BUDAPEST, Hungary (JTA) — An educational center named for Theodor Herzl, considered the founder of modern Zionism, was inaugurated in his native Budapest.
The Herzl Center, which was dedicated Sunday night at the city’s Israel Cultural Center, is designed to introduce Hungarian Jews to the Zionist movement. It was established by the World Zionist Organization and The Jewish Agency for Israel with the assistance of the Herzl Center in Jerusalem.
The Budapest center will concentrate on the history and spiritual heritage of Herzl, who was born in 1860. Through interactive exhibits, the center will show visitors the past and present realization of Herzl’s thoughts about anti-Semitism and the importance of Jewish identity.

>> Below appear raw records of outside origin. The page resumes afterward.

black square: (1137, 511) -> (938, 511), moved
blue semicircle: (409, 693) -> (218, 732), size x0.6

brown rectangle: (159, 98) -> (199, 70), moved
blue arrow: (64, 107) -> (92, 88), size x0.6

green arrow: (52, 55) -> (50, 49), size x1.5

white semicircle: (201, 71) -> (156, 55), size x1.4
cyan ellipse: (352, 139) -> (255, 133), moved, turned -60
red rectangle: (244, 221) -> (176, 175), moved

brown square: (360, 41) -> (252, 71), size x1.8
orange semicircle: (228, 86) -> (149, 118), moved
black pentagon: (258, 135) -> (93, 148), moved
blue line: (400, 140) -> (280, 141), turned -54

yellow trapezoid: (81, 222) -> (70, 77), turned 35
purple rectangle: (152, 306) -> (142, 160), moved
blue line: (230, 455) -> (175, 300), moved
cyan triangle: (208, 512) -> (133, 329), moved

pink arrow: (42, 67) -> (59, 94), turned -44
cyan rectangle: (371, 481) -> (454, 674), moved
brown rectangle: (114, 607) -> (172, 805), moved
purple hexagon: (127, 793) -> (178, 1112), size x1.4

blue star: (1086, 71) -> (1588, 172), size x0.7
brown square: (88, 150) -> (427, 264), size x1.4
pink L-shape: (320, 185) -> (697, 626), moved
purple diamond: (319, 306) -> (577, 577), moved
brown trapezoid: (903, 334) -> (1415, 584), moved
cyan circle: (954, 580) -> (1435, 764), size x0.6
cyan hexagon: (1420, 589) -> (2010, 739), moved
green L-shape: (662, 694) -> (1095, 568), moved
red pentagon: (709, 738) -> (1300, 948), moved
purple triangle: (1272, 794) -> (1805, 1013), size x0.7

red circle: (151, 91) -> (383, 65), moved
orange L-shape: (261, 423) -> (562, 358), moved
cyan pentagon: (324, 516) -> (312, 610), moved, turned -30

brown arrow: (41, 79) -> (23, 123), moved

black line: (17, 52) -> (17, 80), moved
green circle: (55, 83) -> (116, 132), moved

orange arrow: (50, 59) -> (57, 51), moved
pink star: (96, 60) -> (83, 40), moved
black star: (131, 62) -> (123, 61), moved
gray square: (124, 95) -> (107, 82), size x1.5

Natan Sharansky, the head of the Jewish Agency, said at the inauguration ceremony that “it is very important to focus on the fight against increasing anti-Semitism together with the Europeans and here in Hungary together with the Hungarian government.”
Sharansky expressed support for the Committee on Anti-Semitism, which will research and monitor anti-Semitism in Hungary from the Israeli Cultural Center.
Also at the ceremony, Avraham Duvdevani, president of the World Zionist Organization, said that “nobody thought that after so many years of Herzl and after the Shoah, anti-Semitism would again reappear in Hungary. Herzl was mistaken thinking that the Jewish state would be the solution against anti-Semitism.”